Generally, a function call is called an activity, and each activity corresponds to an active record, which actually holds the above information. Usually, memory is managed on a stack basis, so the active record is also called stack frame. Note that stack frames are just a logical concept, intended to describe the current operating environment, not a real thing. Current frame often need to save a stack frame of the link (for directly in the actual computer running program, usually the base address register), call that needs to be saved in the process of register, etc., when the function performs the recovery stack frame so can also restore previous position, or in some cases need to refer to a stack frame of the variable, you can find along the invocation chain.

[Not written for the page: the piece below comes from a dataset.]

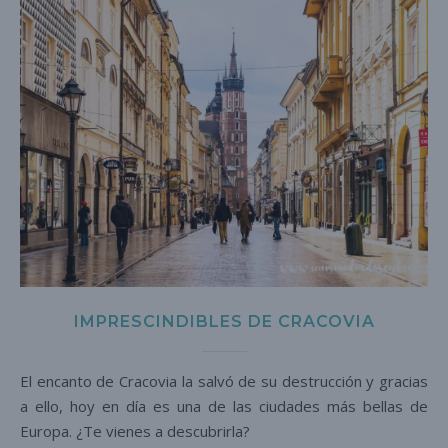
IMPRESCINDIBLES DE CRACOVIA
El encanto de Cracovia la salvó de su destrucción y gracias
a ello, hoy en día es una de las ciudades más bellas de
Europa. ¿Te vienes a descubrirla?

  • Note: A variable is a runtime representation of a specific memory address. To refer to a variable is to read the value to the actual address. To assign a variable is to write the value to the memory address.

As with memory areas, the implementation of stack frames can be modeled exactly in accordance with the concepts of the real machine if the virtual machine needs to implement its own runtime, or it can actually explicitly use new data structures to store and link them.

Run-time related things are hard to conceptualize, but you can see things better when you do them.

The following describes some common features of language design.

object-oriented

Programming based on object-oriented approach is closer to the logic of real life, so the support of object-oriented related features is now the mainstream language is a must. Commonly included concepts are classes, objects, inheritance, and polymorphism. Here’s a quick look at what compilers have to do to support these features. For classes first, similar to the structure of the C language, belong to the same can be user-defined types, but classes can include properties and methods (C can also be simulated structure with a function pointer), the design of such a concept is mainly into language’s type system, convenient to check the object can be accessed by the type of fields and methods.

Classes and objects

In object-oriented languages, a class is a template for an object, and an object is an instance of a class. So how does the object behave at run time? First, for class fields, each different object should be a separate copy; Class methods, on the other hand, call the same method for each instance object, so only one copy is saved. So for an object, the basic information should at least have the class that it belongs to, and the container that holds the fields. You can define it this way

class Object {
    Type type
    Slot[] slots
}
Copy the code

For a language that implements its own runtime, there is usually a metadata area in the memory area, where the information related to classes, fields, and methods can be stored, and the corresponding meta-information can be searched during the program runtime to determine the correct operation. Data types, whether integer, floating point, or Boolean, are actually stored as binary numbers. The key is how the runtime handles the data for different types. The value is an integer directly fetched from memory, while the floating point number needs to be converted into a floating point number according to the set rules. When assigning, the opposite is true. Of course, for the problem of data type, we can also change the instruction into operation of certain data type, which will increase a lot of redundant instructions, but there is no need to query meta information during the running period, and the execution efficiency can be improved to some extent.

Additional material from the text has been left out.